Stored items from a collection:

----

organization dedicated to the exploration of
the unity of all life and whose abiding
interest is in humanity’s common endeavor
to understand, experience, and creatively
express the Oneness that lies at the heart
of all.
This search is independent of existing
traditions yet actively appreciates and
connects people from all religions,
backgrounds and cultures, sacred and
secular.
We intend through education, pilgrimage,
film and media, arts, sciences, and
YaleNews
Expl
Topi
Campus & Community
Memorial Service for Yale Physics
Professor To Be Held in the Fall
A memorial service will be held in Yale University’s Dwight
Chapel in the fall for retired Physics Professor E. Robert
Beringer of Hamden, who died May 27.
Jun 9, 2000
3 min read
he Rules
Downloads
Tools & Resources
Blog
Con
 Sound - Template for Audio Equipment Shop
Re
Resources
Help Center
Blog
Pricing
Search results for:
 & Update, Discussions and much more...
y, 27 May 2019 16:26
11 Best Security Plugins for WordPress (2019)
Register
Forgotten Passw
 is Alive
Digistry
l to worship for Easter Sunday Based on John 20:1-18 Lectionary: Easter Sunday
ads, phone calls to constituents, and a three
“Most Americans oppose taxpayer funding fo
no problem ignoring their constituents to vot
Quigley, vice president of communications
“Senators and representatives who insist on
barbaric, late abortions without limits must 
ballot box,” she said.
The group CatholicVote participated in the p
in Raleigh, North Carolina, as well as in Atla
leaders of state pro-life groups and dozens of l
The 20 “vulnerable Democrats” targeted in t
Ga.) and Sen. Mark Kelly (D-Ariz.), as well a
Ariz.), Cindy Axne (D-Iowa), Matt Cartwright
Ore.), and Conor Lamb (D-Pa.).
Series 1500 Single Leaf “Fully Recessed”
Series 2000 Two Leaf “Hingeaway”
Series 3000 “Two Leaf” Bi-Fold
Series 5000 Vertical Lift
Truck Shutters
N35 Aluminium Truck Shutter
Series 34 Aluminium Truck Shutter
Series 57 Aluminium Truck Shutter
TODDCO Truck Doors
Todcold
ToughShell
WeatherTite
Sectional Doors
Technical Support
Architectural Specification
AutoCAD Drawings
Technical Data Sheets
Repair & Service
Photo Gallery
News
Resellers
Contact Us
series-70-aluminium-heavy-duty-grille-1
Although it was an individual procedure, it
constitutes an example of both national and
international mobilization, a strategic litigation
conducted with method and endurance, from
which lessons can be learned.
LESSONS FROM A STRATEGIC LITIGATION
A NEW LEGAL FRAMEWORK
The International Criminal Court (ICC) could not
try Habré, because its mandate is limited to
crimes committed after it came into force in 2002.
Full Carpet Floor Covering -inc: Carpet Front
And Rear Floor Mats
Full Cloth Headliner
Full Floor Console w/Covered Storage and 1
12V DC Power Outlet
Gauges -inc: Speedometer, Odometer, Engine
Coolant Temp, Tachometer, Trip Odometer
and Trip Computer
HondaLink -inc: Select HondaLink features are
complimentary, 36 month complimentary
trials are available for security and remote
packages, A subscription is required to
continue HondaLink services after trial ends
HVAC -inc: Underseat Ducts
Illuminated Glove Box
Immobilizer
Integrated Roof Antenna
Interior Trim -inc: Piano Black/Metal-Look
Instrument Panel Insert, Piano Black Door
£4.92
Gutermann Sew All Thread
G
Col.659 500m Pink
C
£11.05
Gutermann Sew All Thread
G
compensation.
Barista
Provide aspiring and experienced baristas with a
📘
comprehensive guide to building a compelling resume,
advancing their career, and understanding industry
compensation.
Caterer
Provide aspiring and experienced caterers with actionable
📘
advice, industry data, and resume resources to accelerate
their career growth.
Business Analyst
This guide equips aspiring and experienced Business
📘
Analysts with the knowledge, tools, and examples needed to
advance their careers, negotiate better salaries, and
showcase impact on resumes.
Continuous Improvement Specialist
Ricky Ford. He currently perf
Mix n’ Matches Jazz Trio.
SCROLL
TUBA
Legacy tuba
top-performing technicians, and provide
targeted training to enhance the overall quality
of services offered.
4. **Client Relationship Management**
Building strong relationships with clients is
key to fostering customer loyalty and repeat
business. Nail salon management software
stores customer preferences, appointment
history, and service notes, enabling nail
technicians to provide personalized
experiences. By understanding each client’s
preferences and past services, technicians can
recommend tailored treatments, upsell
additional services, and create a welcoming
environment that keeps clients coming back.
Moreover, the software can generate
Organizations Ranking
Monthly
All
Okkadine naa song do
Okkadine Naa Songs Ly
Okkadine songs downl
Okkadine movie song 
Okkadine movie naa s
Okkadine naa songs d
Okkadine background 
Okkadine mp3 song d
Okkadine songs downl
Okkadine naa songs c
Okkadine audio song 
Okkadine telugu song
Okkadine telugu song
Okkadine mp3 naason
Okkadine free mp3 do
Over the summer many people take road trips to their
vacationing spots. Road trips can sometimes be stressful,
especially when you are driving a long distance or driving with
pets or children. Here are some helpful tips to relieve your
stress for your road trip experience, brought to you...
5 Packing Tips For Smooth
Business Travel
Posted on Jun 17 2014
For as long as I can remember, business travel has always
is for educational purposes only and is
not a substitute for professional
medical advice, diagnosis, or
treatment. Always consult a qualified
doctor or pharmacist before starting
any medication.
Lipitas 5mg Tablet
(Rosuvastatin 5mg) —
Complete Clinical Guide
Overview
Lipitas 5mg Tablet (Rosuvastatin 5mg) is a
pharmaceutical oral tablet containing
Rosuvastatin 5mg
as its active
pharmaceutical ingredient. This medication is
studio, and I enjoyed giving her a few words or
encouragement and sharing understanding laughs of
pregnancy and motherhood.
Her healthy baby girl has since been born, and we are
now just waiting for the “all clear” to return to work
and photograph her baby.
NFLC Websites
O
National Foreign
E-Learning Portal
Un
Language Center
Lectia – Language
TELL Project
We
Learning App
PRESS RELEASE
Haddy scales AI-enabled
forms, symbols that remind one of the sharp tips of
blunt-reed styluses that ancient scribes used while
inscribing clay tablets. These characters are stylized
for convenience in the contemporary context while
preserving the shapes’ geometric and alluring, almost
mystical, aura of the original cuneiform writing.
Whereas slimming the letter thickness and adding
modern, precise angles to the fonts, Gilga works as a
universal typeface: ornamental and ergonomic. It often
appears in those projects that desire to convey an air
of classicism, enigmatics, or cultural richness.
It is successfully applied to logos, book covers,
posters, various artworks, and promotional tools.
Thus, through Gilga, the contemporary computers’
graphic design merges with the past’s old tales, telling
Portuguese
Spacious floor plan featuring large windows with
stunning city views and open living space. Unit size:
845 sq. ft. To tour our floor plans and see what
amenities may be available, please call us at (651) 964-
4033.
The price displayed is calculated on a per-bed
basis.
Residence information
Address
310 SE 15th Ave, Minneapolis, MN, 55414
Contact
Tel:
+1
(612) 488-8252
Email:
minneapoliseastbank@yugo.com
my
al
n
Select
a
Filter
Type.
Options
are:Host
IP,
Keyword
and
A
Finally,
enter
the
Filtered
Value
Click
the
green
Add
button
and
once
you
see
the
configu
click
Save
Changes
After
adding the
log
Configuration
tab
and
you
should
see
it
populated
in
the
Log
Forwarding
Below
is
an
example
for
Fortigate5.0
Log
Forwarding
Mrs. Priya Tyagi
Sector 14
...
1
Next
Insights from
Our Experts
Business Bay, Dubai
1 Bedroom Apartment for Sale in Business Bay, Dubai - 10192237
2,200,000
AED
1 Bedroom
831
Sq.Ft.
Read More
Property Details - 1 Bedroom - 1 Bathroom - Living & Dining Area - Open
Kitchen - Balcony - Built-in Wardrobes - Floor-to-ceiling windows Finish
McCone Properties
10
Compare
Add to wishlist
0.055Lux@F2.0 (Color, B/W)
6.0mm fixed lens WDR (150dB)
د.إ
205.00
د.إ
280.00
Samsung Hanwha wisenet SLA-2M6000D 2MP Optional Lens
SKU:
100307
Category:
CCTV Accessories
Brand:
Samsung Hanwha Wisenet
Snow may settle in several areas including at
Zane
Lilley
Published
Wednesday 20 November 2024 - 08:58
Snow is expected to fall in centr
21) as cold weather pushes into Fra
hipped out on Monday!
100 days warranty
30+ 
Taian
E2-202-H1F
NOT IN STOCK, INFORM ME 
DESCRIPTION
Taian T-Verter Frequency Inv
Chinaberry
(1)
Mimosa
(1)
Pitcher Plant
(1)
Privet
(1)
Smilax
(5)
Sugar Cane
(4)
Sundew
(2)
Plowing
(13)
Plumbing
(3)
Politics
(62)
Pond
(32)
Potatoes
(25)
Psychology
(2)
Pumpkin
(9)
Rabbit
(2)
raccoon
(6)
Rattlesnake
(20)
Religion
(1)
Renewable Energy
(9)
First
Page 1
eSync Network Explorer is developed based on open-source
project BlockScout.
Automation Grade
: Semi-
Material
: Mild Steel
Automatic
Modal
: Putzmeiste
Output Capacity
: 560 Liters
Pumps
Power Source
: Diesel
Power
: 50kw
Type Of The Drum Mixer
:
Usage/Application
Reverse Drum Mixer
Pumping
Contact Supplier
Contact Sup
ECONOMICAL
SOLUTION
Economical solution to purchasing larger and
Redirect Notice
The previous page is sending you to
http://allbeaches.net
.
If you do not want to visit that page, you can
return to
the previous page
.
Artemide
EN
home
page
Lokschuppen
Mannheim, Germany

----

Work required = Please show, exactly as written, every line above that contains the word "Leaf".

Response to the task =
Series 1500 Single Leaf “Fully Recessed”
Series 2000 Two Leaf “Hingeaway”
Series 3000 “Two Leaf” Bi-Fold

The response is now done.